I believe I've read that NASA Administrator Mike Griffin has said that NASA has as much money now (in real dollars) as it did during the Apollo Era.
It's just that nowadays we're not achieving nearly as much with it in terms of cutting edge breakthroughs.
"Issue 3, Shuttle Scuttle Rebuttal, I ask you..............Mor-ton...."
But Soyuz can't get the job done. It doesn't have the heavy-lift capacity to finish the space station. And though Soyuz is a solid, tested (to say the least) program, I'm not comfortable with leaving manned space flight wholly dependent on the Russians.
Other than that, I'm with you -- fast-track, competitive bids for the next-generation craft. There's a good argument that heavy-lift cargo and crew transport should be two separate programs -- we need tractor-trailers, but it isn't a sensible vehicle for my daily commute.
Assuming that they can solve the foam problem, I'd keep flying the shuttle until the station is finished, but fast-track the replacement(s). There's no good reason we shouldn't have been looking to replace the shuttle at least ten years ago.
Cool. Let me know when private industry lands on the moon.
C'mon...NASA did it with 1960s technology. Surely with 21st century technology, someone like a Bill Gates or Burt Rutan could do it.
Oh...wait...they're only now doing what NASA did in the early 1960s. And they're only getting 1/3rd as high off the ground as the shuttle goes.
Let's see now...NASA's proposed budget for FY06 is $16,471,050,000 (House Appropriations Committee). That is a lot of money, but consider for a moment that President Bush's proposed FY06 Information Technology (IT) Budget for the U.S. is $65.2 billion dollars. That is FOUR TIMES more than NASA's budget.
If you want to gripe about money going down the drain, why don't you start with an arena that has an obsolescence span of 36 months and ask why so much money is being dumped into it.
'Course, I doubt you will. It's not "fashionable" for you pseudointellectuals to badmouth IT...yet.
The bureaucrats and their contractor leeches DID try to replace the Shuttle a decade ago, with Al Gore's corrupt help as is documented here:
http://www.spaceprojects.com/x33
That is your only valid point.
Pseudointellectuals, huh? I don't see you criticizing wasteful policies of the Dept. of Energy or the Department of Defense...both of which have two of the nation's three largest federal procurement budgets. Does that make you a pseudointellectual, or just focused on a particular niche? I'm focused on space, and am not your intellectual inferior. I suppose I'm supposed to want to spend my political capital on your pet cause now though, in order to win your approval? Seriously though, we can hang together to reform government in general or we can continue letting the IRS hang us individually.
I was aware that NASA's budget used to be around 5% of GDP. Mike Griffin's quote pertained to real dollars though...adjusted for inflation. NASA's budget is apparently what it was back then, but its pioneering output of today simply doesn't compare.
Pompous asses bloviating.
What's wrong with my OTHER points?
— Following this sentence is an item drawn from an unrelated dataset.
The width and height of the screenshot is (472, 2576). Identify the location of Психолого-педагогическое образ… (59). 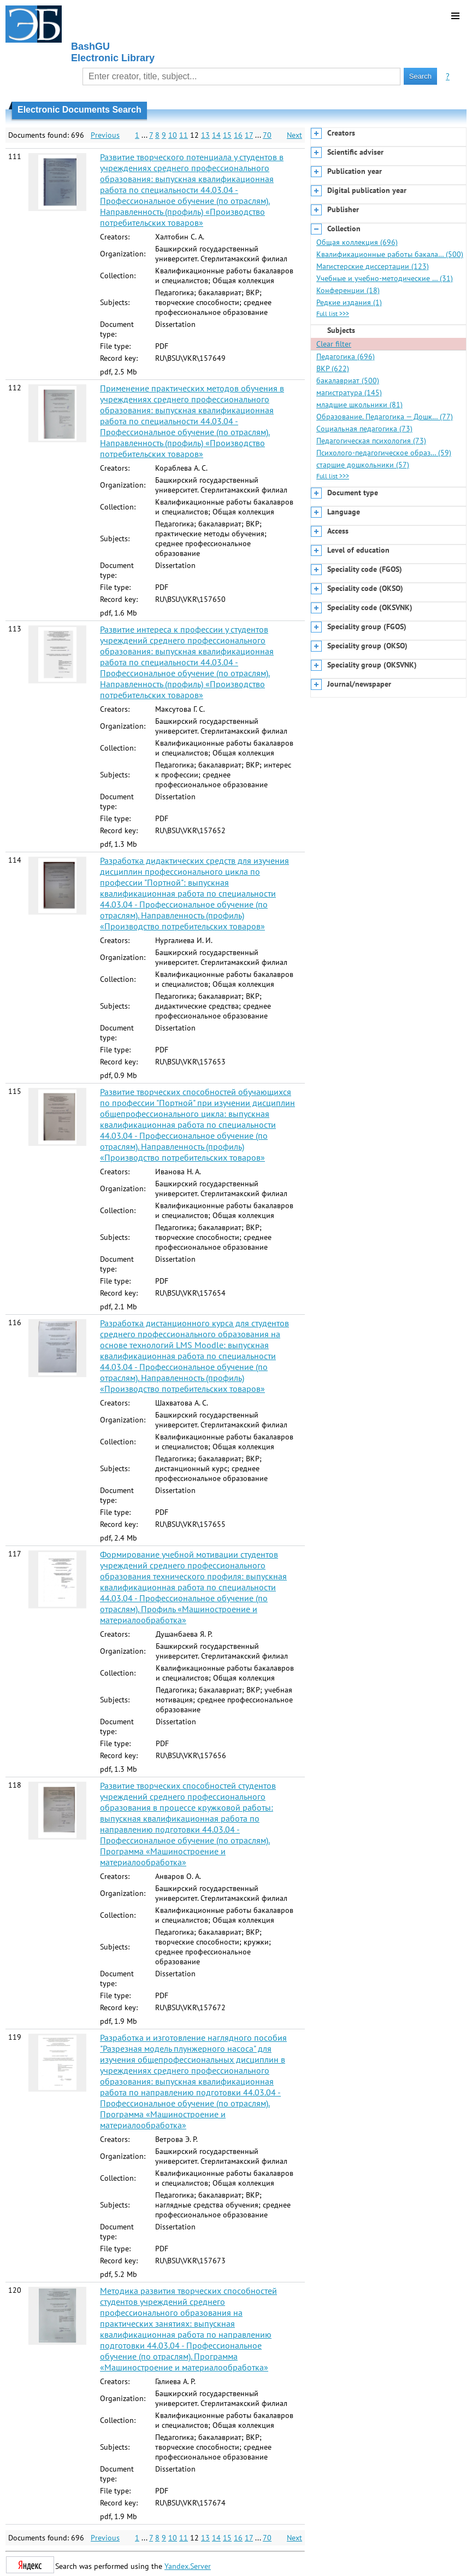 (383, 453).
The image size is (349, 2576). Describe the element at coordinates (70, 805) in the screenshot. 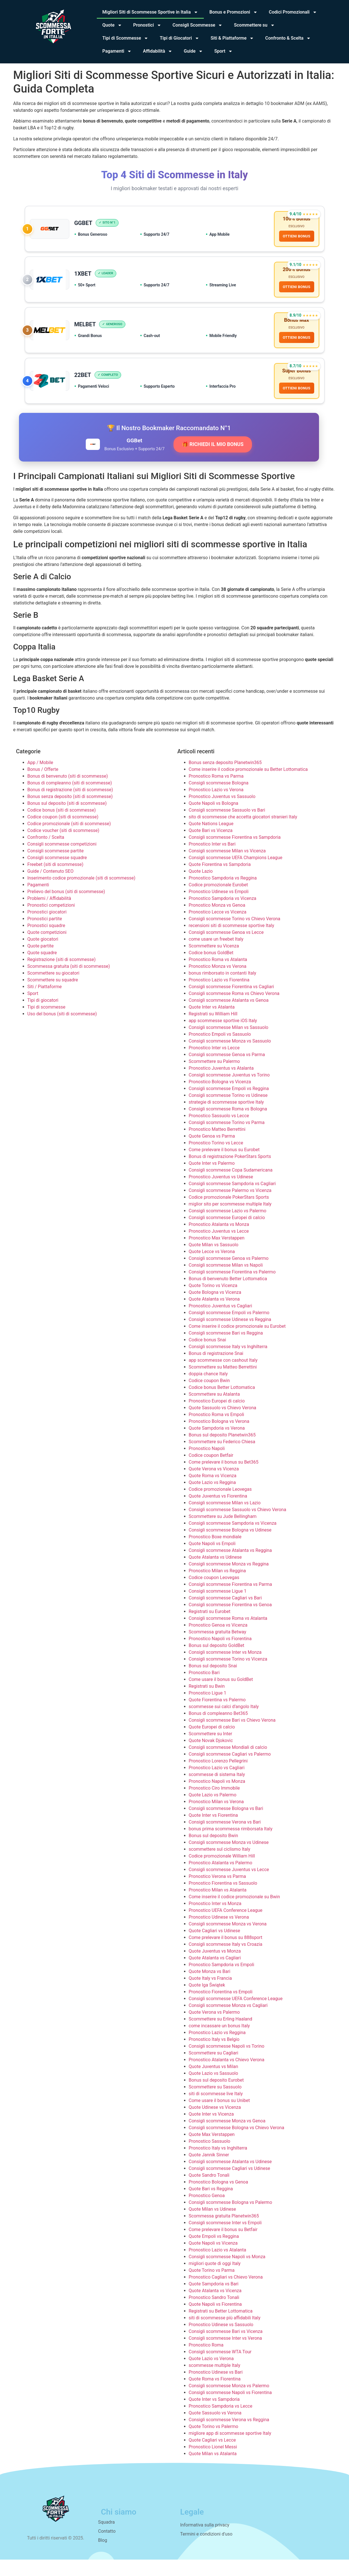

Tax incentives for pioneering space endeavors, and competitive prizes offered by NASA are pretty hard to refute but maybe a purported fiscal conservative like you can persuade me...
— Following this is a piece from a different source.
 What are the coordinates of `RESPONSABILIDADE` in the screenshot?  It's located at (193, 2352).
I agree with what you say about those on McLaughlin Group, especially considering how they didn't let us know what they'd be debating until after it was apparently too late to make sure they had access to enough info.
It looks like one can orbit the Moon now for just $100 million dollars, a sixth of the cost of a Shuttle flight:
http://www.space.com/news/050810_dse_alpha.html
Prizes? You need to start thinking big. The American Industrial Revolution was not done by thinking small.